# Quarter Horse Hunter/Jumper Conformation



## blwebb (Jul 15, 2012)

I would like to get some opinions about this horse's conformation. She is a 5 year old full Quarter Horse, stands about 4.5 hh, and weigh maybe 900 pounds. She is a rescue I am adopting later this month and hoping to train for hunter/jumper events. Nothing over 3 ft fences, and just local shows/fox hunting events. She definitely needs to build some muscle but as for her overall conformation, what do you think?


----------



## palogal (May 30, 2008)

From the top pic, she stands under herself and toes out. She seems to have a good strong back and a pretty nice shoulder. I can't tell anything about her back end, and that's pretty important for jumping  If you're not going over 3 ft, I'd imagine she's fine.


----------



## Elana (Jan 28, 2011)

Pretty nice for a rescue. Short back and her neck is set higher than the usual QH from the top photo. Her hocks seem a bit high and her bone a bit light.. but she may be Appendix? or have recent Thoroughbred in her lines. 

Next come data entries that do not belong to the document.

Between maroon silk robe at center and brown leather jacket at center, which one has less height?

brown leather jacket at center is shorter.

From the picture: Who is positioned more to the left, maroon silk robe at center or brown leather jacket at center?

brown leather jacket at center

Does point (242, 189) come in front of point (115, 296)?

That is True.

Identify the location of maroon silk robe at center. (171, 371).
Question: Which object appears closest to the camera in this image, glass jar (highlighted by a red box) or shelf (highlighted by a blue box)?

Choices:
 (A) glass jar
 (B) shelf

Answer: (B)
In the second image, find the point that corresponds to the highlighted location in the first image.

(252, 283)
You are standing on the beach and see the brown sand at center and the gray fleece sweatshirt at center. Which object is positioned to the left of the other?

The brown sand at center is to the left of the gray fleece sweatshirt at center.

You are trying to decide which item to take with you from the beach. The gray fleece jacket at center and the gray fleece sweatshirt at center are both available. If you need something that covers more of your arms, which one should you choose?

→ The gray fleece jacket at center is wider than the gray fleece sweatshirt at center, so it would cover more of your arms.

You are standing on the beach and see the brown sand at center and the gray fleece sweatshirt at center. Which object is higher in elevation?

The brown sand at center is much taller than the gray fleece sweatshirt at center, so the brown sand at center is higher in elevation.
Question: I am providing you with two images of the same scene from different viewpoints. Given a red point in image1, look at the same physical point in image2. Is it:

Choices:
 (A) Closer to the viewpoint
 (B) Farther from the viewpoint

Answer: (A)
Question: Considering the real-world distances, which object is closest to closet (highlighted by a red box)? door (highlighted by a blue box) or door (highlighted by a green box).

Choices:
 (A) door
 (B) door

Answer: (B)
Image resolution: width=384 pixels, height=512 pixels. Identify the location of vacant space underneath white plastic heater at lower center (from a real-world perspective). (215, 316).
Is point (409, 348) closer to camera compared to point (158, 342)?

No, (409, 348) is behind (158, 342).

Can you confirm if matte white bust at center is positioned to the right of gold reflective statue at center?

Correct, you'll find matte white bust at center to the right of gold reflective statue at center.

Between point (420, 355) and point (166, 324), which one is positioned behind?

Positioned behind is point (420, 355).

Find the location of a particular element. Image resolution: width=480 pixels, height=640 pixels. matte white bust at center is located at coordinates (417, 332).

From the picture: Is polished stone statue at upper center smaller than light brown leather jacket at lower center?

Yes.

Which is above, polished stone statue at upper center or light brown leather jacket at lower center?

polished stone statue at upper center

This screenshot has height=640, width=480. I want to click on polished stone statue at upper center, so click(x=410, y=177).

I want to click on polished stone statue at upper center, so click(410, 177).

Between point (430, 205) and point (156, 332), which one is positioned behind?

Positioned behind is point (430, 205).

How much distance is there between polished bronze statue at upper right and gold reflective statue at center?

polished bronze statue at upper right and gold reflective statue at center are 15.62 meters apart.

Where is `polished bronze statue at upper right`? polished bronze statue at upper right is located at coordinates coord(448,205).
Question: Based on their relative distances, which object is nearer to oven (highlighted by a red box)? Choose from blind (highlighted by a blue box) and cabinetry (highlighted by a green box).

She looks to have adequate shoulder with a decently open angle at the point of shoulder to lift her knees over fences. '

Can't tell much about her legs really.. or how correct she stands behind or in front from these photos. If she really is as good as these look and she has no serious underlying unsoundness like Navicular etc. she is a heckuva rescue.


----------